▸ **THE TASK**: Whenever a line below mentions the word "garde", that line should be copied.

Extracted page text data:
********

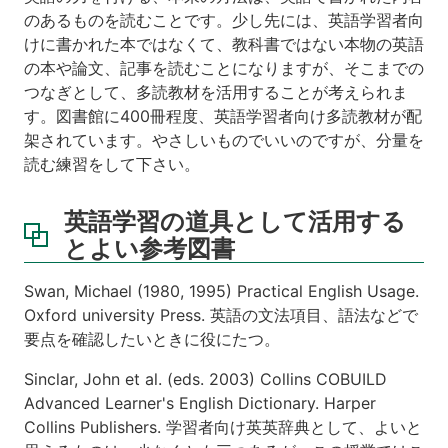
のあるものを読むことです。少し先には、英語学習者向
けに書かれた本ではなくて、教科書ではない本物の英語
の本や論文、記事を読むことになりますが、そこまでの
つなぎとして、多読教材を活用することが考えられま
す。図書館に400冊程度、英語学習者向け多読教材が配
架されています。やさしいものでいいのですが、分量を
読む練習をして下さい。
英語学習の道具として活用する
とよい参考図書
Swan, Michael (1980, 1995)
Practical English Usage
.
Oxford university Press. 英語の文法項目、語法などで
要点を確認したいときに役にたつ。
Sinclar, John
et al
. (eds. 2003)
Collins COBUILD
Advanced Learner's English Dictionary
. Harper
Collins Publishers. 学習者向け英英辞典として、よいと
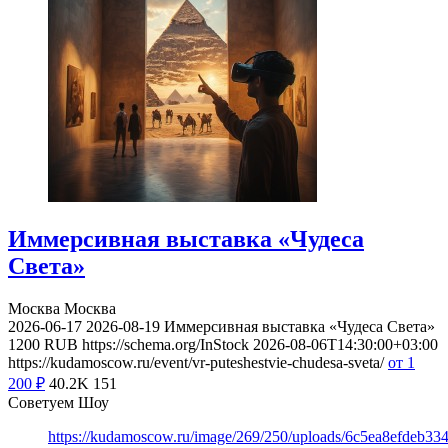
Иммерсивная выставка «Чудеса
Света»
Москва
Москва
2026-06-17
2026-08-19
Иммерсивная выставка «Чудеса Света»
1200
RUB
https://schema.org/InStock
2026-08-06T14:30:00+03:00
https://kudamoscow.ru/event/vr-puteshestvie-chudesa-sveta/
от 1
200
₽
40.2K
151
Советуем Шоу
https://kudamoscow.ru/image/269/250/uploads/6c5ea8efdeb3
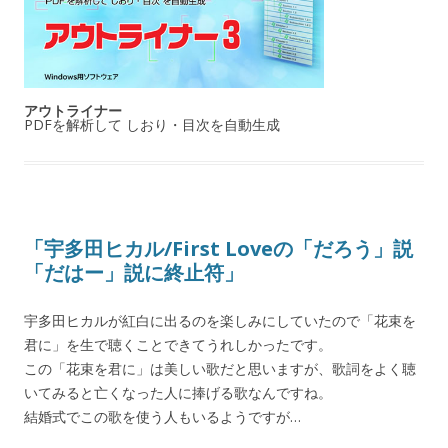
アウトライナー
PDFを解析して しおり・目次を自動生成
「宇多田ヒカル/First Loveの「だろう」説
「だはー」説に終止符」
宇多田ヒカルが紅白に出るのを楽しみにしていたので「花束を
君に」を生で聴くことできてうれしかったです。
この「花束を君に」は美しい歌だと思いますが、歌詞をよく聴
いてみると亡くなった人に捧げる歌なんですね。
結婚式でこの歌を使う人もいるようですが…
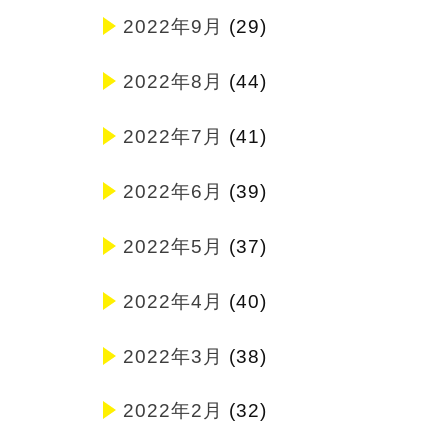
2022年9月
(29)
2022年8月
(44)
2022年7月
(41)
2022年6月
(39)
2022年5月
(37)
2022年4月
(40)
2022年3月
(38)
2022年2月
(32)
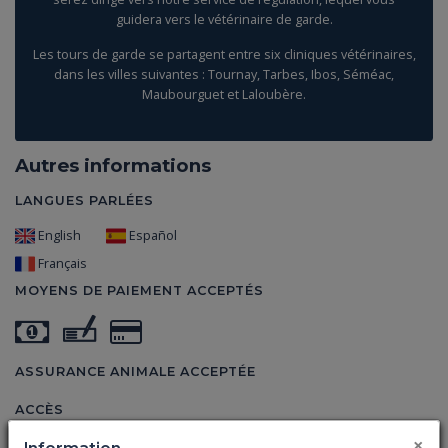
guidera vers le vétérinaire de garde.
Les tours de garde se partagent entre six cliniques vétérinaires,
dans les villes suivantes : Tournay, Tarbes, Ibos, Séméac,
Maubourguet et Laloubère.
Autres informations
LANGUES PARLÉES
English
Español
Français
MOYENS DE PAIEMENT ACCEPTÉS
ASSURANCE ANIMALE ACCEPTÉE
ACCÈS
×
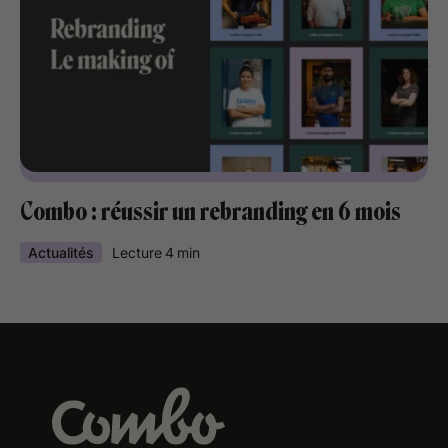
Combo : réussir un rebranding en 6 mois
Actualités
Lecture
4
min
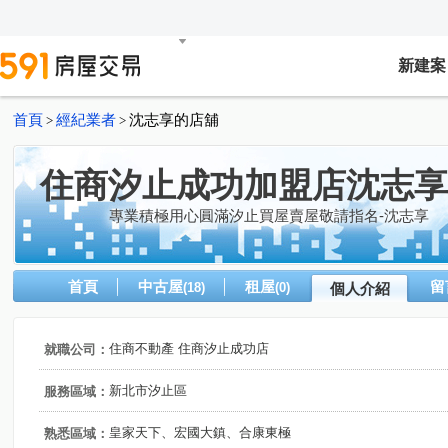
新建案
首頁
經紀業者
沈志享的店舖
>
>
住商汐止成功加盟店沈志享
專業積極用心圓滿汐止買屋賣屋敬請指名-沈志享
首頁
中古屋
租屋
留
(18)
(0)
個人介紹
住商不動產 住商汐止成功店
就職公司：
新北市汐止區
服務區域：
皇家天下、宏國大鎮、合康東極
熟悉區域：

********

▸ **EXPECTED ANSWER**:
guidera vers le vétérinaire de garde.
Les tours de garde se partagent entre six cliniques vétérinaires,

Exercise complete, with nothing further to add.